History shows that co-operative ventures in the UK have enjoyed mixed fortunes over the years. Expansion plans and policy changes often seem to have created as many feuds and grandiose schemes ending in failure, as successes. But I would agree with the pundits from the platform at the English Farming & Food Partnership (EFFP) conference on Tuesday: at last this sector - as far as fresh produce is concerned - seems to have thrown off the shackles of concern with protectionism to take on the competition head on.

So horticulture can feel proud of itself this week when three of the UK’s leading lights, namely G’s Growers, KG Fruits and Worldwide Fruit, all came in the EFFP top 10 list of grower-owned organisations making headway in a changing world increasingly without agriculture subsidy of one form or another.

However, it is perhaps ironic that at a gathering which is credibly designed to help protect British farming, success has come to these fresh produce organisations because they have all, in their own way, recognised the value of expanding into an international dimension.

G’s has a strong producer base in Spain which, with its own UK farms, provides year-round programmes for its multiple customers; KG has forged links with one of the biggest berry-fruit breeders in the world providing new, better tasting and more profitable berries for its members; and major top-fruit supplier Worldwide Fruit has benefited from its association with New Zealand.

Indeed, it is already the view in the Netherlands - where businesses have earned a reputation for being more internationally minded than most - that such broad-based partnerships will be crucial to withstand the impact first from eastern European production on western markets, and in the more distant future, from China.

But Hans van Es of the Dutch Produce Association identified another dimension, which must be both sensitive and often worrying for our sector. Whereas other farmer-controlled businesses, as the EFFP prefers to call them, are seeing value added by food processors of milk, meat and cereals along the supply chain, fruit and vegetables are sold in effect as nature intended. In simplistic terms, this means that growers as they expand can expect to face more direct competition from multi-faceted importers and distributors to serve fewer larger supermarkets already operating across national boundaries.

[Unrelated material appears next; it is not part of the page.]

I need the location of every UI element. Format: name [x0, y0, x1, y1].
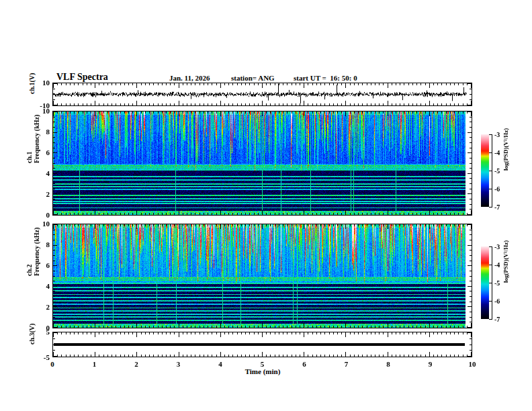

So will grower-owned groups in effect be forced to make a complete transition? And in so doing will they not only come closer together internationally, but end up as new types of hybrid marketing organisations, reminiscent of the large-scale produce marketing boards? Only time will tell. But one thing which is certain is that supermarkets will still be looking for ways for their suppliers to cut costs and shorten the distribution chain. In that aspect growers should be the best placed and become, as the EFFP hopes, more closely integrated.